Dataset entries

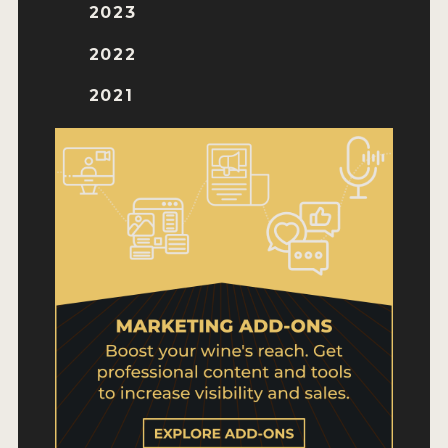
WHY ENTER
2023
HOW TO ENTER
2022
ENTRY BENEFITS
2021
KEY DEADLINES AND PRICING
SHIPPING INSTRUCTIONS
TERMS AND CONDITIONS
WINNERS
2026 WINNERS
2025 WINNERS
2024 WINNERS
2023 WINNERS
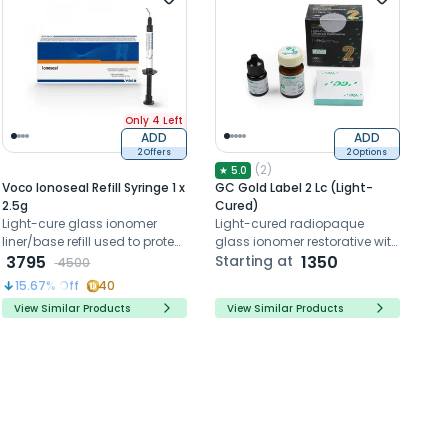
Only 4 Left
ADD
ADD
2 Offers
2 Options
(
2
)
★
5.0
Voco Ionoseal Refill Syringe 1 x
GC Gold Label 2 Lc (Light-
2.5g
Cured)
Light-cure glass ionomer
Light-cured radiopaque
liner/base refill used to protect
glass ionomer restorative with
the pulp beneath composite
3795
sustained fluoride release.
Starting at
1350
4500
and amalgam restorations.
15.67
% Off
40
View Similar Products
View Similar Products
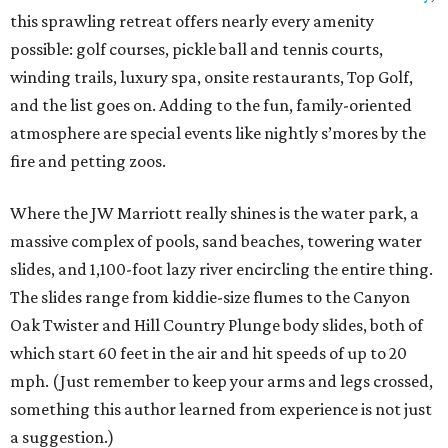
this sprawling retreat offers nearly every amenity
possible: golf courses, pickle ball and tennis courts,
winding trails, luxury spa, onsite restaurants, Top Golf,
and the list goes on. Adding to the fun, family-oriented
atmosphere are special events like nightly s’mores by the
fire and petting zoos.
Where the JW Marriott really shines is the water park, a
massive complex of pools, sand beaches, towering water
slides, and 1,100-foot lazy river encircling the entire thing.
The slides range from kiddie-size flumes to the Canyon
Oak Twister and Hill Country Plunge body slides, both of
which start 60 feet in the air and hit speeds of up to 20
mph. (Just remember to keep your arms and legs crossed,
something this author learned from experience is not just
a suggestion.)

--

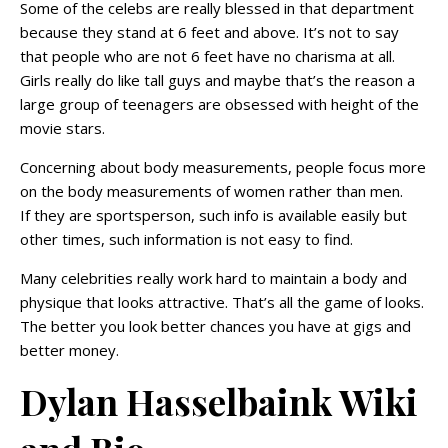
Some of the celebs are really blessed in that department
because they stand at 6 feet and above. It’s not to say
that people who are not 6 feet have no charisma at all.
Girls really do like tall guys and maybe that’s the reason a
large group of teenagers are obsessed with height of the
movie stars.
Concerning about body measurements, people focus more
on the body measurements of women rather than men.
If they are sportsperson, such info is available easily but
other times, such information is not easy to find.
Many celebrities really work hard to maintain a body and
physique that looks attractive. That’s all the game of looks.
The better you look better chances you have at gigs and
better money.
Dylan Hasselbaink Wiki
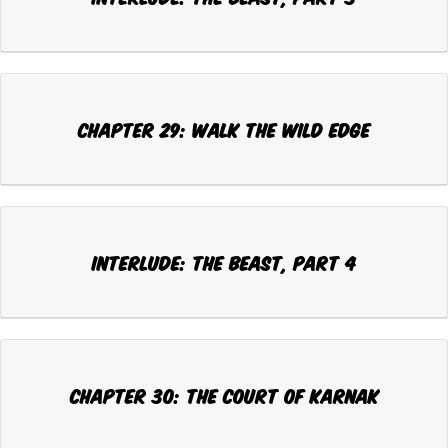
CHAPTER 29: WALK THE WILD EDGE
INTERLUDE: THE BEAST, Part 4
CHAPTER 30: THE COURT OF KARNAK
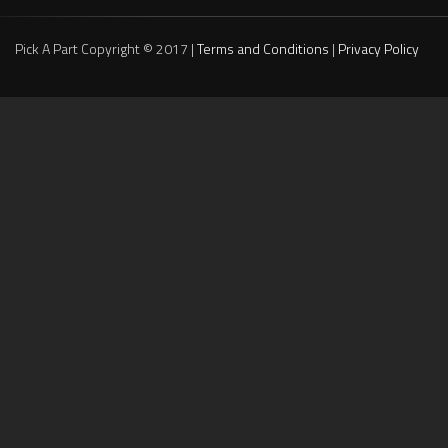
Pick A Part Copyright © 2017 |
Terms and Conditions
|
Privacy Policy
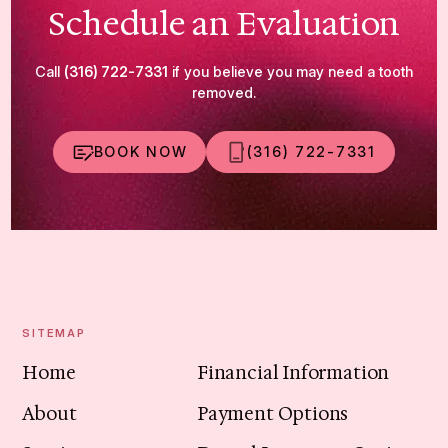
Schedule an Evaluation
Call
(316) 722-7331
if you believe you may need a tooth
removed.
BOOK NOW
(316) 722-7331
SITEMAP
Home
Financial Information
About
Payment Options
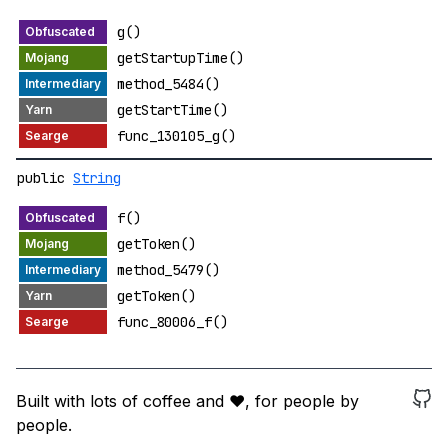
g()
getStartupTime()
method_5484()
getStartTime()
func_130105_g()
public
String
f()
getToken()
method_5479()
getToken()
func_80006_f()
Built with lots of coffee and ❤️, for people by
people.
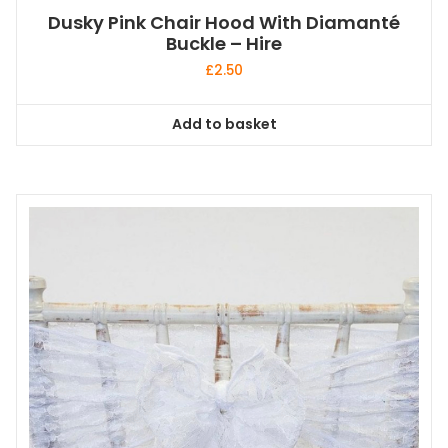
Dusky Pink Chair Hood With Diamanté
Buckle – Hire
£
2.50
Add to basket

§ Work required
Pictures are to be left out. Write out only the lines above starting at the one with "Light-cured radiopaque" and ending at the one with "slides, and 1,100-foot", both lines included, exactly.

§ Response
Light-cured radiopaque
liner/base refill used to protect
glass ionomer restorative with
the pulp beneath composite
3795
sustained fluoride release.
Starting at
1350
4500
and amalgam restorations.
15.67
% Off
40
View Similar Products
View Similar Products
this sprawling retreat offers nearly every amenity
possible: golf courses, pickle ball and tennis courts,
winding trails, luxury spa, onsite restaurants, Top Golf,
and the list goes on. Adding to the fun, family-oriented
atmosphere are special events like nightly s’mores by the
fire and petting zoos.
Where the JW Marriott really shines is the water park, a
massive complex of pools, sand beaches, towering water
slides, and 1,100-foot lazy river encircling the entire thing.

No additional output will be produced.